Every entry has to be output exactly, with none skipped.

### TASK INPUTS

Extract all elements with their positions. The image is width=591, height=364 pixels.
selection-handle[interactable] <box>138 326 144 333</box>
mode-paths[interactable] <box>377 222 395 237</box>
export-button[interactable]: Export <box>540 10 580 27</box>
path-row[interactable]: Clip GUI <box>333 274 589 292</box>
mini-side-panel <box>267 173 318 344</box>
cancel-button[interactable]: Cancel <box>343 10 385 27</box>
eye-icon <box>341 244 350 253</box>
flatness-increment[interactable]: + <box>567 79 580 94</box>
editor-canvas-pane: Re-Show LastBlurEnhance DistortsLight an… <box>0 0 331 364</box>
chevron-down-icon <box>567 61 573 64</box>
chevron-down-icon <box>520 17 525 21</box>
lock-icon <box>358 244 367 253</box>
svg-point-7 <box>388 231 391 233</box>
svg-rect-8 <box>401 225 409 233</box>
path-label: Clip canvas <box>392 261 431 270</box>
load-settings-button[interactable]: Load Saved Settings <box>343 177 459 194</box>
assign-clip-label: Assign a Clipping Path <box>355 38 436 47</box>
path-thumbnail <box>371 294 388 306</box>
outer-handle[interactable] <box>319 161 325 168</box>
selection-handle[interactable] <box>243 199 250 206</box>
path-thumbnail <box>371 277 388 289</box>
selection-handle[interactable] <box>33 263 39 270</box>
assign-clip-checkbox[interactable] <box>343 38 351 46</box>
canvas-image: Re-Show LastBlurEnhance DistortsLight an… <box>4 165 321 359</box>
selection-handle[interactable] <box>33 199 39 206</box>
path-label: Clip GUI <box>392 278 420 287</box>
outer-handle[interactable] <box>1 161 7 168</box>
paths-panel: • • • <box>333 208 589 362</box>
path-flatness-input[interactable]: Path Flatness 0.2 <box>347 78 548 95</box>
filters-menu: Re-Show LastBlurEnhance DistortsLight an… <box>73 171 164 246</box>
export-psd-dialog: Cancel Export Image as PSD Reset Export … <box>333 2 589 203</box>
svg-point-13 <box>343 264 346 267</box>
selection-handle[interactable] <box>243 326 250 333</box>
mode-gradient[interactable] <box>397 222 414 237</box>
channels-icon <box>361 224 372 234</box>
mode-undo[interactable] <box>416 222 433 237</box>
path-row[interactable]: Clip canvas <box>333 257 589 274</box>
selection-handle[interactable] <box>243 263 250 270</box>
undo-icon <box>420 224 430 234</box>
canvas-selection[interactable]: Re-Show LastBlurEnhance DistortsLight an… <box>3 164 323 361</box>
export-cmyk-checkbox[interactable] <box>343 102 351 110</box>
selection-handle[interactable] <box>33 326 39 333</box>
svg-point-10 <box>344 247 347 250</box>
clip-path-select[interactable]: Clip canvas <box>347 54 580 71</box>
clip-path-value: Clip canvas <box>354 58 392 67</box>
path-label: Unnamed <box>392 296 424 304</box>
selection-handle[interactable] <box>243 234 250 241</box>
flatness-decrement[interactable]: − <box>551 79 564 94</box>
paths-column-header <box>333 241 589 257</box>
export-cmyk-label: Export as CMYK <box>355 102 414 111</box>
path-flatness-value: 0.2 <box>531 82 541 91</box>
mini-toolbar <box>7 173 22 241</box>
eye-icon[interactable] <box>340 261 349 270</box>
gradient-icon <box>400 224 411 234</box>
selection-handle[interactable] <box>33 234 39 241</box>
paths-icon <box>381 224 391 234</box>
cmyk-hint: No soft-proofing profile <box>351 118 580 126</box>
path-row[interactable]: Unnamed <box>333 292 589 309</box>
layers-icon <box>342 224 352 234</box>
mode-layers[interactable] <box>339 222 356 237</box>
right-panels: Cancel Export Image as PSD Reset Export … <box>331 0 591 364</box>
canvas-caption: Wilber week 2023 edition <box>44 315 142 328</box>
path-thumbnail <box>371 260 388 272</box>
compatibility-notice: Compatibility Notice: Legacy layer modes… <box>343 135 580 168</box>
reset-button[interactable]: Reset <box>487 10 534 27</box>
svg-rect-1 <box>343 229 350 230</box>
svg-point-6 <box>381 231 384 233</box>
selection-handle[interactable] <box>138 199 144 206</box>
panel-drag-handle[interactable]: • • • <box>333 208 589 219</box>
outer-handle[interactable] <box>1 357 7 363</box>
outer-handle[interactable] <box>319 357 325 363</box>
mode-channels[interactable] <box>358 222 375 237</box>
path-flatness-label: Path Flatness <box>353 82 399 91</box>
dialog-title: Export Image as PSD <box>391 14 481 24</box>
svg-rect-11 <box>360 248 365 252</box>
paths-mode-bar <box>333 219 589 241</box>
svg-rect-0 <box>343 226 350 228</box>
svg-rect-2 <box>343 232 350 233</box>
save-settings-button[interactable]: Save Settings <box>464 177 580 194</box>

######

TASK OUTPUT:
Extract all elements with their positions. The image is width=591, height=364 pixels.
selection-handle[interactable] <box>138 326 144 333</box>
mode-paths[interactable] <box>377 222 395 237</box>
export-button[interactable]: Export <box>540 10 580 27</box>
path-row[interactable]: Clip GUI <box>333 274 589 292</box>
mini-side-panel <box>267 173 318 344</box>
cancel-button[interactable]: Cancel <box>343 10 385 27</box>
eye-icon <box>341 244 350 253</box>
flatness-increment[interactable]: + <box>567 79 580 94</box>
editor-canvas-pane: Re-Show LastBlurEnhance DistortsLight an… <box>0 0 331 364</box>
chevron-down-icon <box>567 61 573 64</box>
chevron-down-icon <box>520 17 525 21</box>
lock-icon <box>358 244 367 253</box>
svg-point-7 <box>388 231 391 233</box>
svg-rect-8 <box>401 225 409 233</box>
path-label: Clip canvas <box>392 261 431 270</box>
load-settings-button[interactable]: Load Saved Settings <box>343 177 459 194</box>
assign-clip-label: Assign a Clipping Path <box>355 38 436 47</box>
path-thumbnail <box>371 294 388 306</box>
outer-handle[interactable] <box>319 161 325 168</box>
selection-handle[interactable] <box>243 199 250 206</box>
path-thumbnail <box>371 277 388 289</box>
selection-handle[interactable] <box>33 263 39 270</box>
assign-clip-checkbox[interactable] <box>343 38 351 46</box>
canvas-image: Re-Show LastBlurEnhance DistortsLight an… <box>4 165 321 359</box>
selection-handle[interactable] <box>33 199 39 206</box>
path-label: Clip GUI <box>392 278 420 287</box>
outer-handle[interactable] <box>1 161 7 168</box>
paths-panel: • • • <box>333 208 589 362</box>
path-flatness-input[interactable]: Path Flatness 0.2 <box>347 78 548 95</box>
filters-menu: Re-Show LastBlurEnhance DistortsLight an… <box>73 171 164 246</box>
export-psd-dialog: Cancel Export Image as PSD Reset Export … <box>333 2 589 203</box>
svg-point-13 <box>343 264 346 267</box>
selection-handle[interactable] <box>243 326 250 333</box>
mode-gradient[interactable] <box>397 222 414 237</box>
channels-icon <box>361 224 372 234</box>
mode-undo[interactable] <box>416 222 433 237</box>
path-row[interactable]: Clip canvas <box>333 257 589 274</box>
selection-handle[interactable] <box>243 263 250 270</box>
undo-icon <box>420 224 430 234</box>
canvas-selection[interactable]: Re-Show LastBlurEnhance DistortsLight an… <box>3 164 323 361</box>
export-cmyk-checkbox[interactable] <box>343 102 351 110</box>
selection-handle[interactable] <box>33 326 39 333</box>
svg-point-10 <box>344 247 347 250</box>
clip-path-select[interactable]: Clip canvas <box>347 54 580 71</box>
clip-path-value: Clip canvas <box>354 58 392 67</box>
path-label: Unnamed <box>392 296 424 304</box>
selection-handle[interactable] <box>243 234 250 241</box>
flatness-decrement[interactable]: − <box>551 79 564 94</box>
paths-column-header <box>333 241 589 257</box>
export-cmyk-label: Export as CMYK <box>355 102 414 111</box>
path-flatness-value: 0.2 <box>531 82 541 91</box>
mini-toolbar <box>7 173 22 241</box>
eye-icon[interactable] <box>340 261 349 270</box>
gradient-icon <box>400 224 411 234</box>
selection-handle[interactable] <box>33 234 39 241</box>
paths-icon <box>381 224 391 234</box>
cmyk-hint: No soft-proofing profile <box>351 118 580 126</box>
path-row[interactable]: Unnamed <box>333 292 589 309</box>
layers-icon <box>342 224 352 234</box>
mode-layers[interactable] <box>339 222 356 237</box>
right-panels: Cancel Export Image as PSD Reset Export … <box>331 0 591 364</box>
canvas-caption: Wilber week 2023 edition <box>44 315 142 328</box>
path-thumbnail <box>371 260 388 272</box>
compatibility-notice: Compatibility Notice: Legacy layer modes… <box>343 135 580 168</box>
reset-button[interactable]: Reset <box>487 10 534 27</box>
svg-rect-1 <box>343 229 350 230</box>
svg-point-6 <box>381 231 384 233</box>
selection-handle[interactable] <box>138 199 144 206</box>
panel-drag-handle[interactable]: • • • <box>333 208 589 219</box>
outer-handle[interactable] <box>1 357 7 363</box>
outer-handle[interactable] <box>319 357 325 363</box>
mode-channels[interactable] <box>358 222 375 237</box>
path-flatness-label: Path Flatness <box>353 82 399 91</box>
dialog-title: Export Image as PSD <box>391 14 481 24</box>
svg-rect-11 <box>360 248 365 252</box>
paths-mode-bar <box>333 219 589 241</box>
svg-rect-0 <box>343 226 350 228</box>
svg-rect-2 <box>343 232 350 233</box>
save-settings-button[interactable]: Save Settings <box>464 177 580 194</box>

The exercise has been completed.